Improved customer service levels for BoConcept

BoConcept was established in 1952 and is currently a global retail chain with more than 150 BoConcept stores and 100 studios in more than 50 countries around the world. Their distribution centres are in Denmark, USA and Asia.

Company size
150 BoConcept stores and 100 studios in more than 50 countries
Founded
1952

The Challenge

  • Too high inventory levels 
  • Could not adjust forecasts for specific product numbers 
  • Reduced overview due to the complexity of many countries and many stores 
  • Ad hoc analyses demanded many resources

The result

  • Reduced inventory levels 
  • Adjusted forecasts for specific product numbers 
  • Powerful analysis tool gives overview and detailed knowledge on item level 
  • Focused time consumption for forecasts in the logistics department

AGR works on item number level, so now we can get automatic forecasts for specific products. At the same time, the quality of the forecast is good, and the system has contributed well to reducing inventory levels, while increasing service levels.

Dennis Bilgrav, Logistics Manager, BoConcept

Passion and perseverance are core of the BoConcept brand. Their mission is to make modern designer furniture and accessories accessible to customers who are fascinated by the urban lifestyle. Customers who love design, energy, and smartness in all aspects of life - including furniture and fittings. 

BoConcept sells individually adapted design, modern, functional furniture that can be adapted to meet consumers' needs, tastes, and lifestyle. This is expressed in the many options offered by choice of modules, legs, colours, and surfaces, so that customers can create their own, perfectly adapted furniture.

The optimisation offered by Supply Chain Management is an important parameter in achievement of BoConcept's goal of profitable, controlled growth.
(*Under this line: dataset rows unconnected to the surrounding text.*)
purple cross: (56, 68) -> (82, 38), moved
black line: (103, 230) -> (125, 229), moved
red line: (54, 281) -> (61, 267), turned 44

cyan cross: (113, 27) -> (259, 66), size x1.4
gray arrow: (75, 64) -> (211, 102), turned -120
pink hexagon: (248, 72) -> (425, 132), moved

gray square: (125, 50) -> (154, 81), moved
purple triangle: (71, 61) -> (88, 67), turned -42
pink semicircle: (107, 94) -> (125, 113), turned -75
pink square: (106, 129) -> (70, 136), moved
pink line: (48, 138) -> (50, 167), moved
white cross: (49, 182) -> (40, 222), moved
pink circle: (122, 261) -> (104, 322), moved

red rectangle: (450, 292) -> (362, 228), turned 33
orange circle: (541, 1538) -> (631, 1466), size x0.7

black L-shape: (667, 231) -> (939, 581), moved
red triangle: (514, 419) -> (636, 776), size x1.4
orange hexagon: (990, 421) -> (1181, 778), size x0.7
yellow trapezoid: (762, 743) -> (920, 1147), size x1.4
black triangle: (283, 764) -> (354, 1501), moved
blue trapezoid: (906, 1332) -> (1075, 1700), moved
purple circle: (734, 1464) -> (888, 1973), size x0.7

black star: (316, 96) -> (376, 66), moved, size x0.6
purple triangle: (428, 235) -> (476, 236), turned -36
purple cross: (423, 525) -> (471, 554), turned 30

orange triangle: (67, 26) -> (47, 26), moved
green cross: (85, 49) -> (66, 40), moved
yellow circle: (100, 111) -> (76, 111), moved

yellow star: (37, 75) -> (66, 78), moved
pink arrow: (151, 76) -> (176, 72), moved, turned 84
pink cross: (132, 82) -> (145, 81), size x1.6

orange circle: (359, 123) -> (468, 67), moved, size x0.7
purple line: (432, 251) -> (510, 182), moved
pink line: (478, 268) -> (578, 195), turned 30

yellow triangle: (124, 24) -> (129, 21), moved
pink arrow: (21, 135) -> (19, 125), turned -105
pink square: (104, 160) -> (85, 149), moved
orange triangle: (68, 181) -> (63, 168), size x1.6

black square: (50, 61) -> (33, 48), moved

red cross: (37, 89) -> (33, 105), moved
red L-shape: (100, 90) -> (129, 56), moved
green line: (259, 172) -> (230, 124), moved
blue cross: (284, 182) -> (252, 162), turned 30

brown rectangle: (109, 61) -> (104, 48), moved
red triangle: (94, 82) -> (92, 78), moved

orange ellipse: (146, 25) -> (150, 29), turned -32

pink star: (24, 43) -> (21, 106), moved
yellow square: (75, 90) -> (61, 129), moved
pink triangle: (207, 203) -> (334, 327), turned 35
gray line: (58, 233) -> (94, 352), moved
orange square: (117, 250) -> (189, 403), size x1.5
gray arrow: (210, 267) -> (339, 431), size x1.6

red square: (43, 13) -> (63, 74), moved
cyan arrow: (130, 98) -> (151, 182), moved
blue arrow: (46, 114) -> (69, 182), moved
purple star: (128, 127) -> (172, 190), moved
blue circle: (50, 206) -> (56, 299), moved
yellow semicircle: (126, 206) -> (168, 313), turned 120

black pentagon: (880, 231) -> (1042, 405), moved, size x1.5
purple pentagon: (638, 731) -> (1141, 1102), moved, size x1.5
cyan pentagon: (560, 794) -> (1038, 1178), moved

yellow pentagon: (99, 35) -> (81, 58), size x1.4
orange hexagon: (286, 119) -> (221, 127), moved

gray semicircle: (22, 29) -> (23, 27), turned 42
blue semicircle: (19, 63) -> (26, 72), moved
For several years, BoConcept has worked on forecasts to control purchasing and inventory levels at the central distribution centres, but there were unresolved challenges.

Dennis Bilgrav, Logistics Manager, says: "One of the challenges was to be able to adjust the basis and forecast down to individual product numbers. At BoConcept we adjusted forecasts at product group level and based them on cumulative sales figures and not on item figures, we then applied division keys to split forecasts down to individual products. Unfortunately, the level of detail in the forecasts was not good enough and each time we wanted to analyse why we had too much in stock, or a product was out of stock, we had to use a lot of manual effort and retrievals from our ERP system, Movex. 

AGR works at the product number level, so now we can get automatic forecasts for specific products. At the same time, the quality of the forecast is good, and the system has contributed well to reducing inventory levels, while at the same increasing levels of service. We have also derived great benefit from the system's reporting module – Manage by Exceptions. This tool gives us vast analysis options that previously required demanding manual ad hoc calculations. Our overview has increased hugely, while at the same time providing great detail about sales, forecasts, purchasing and inventory, so that we can react proactively and quickly.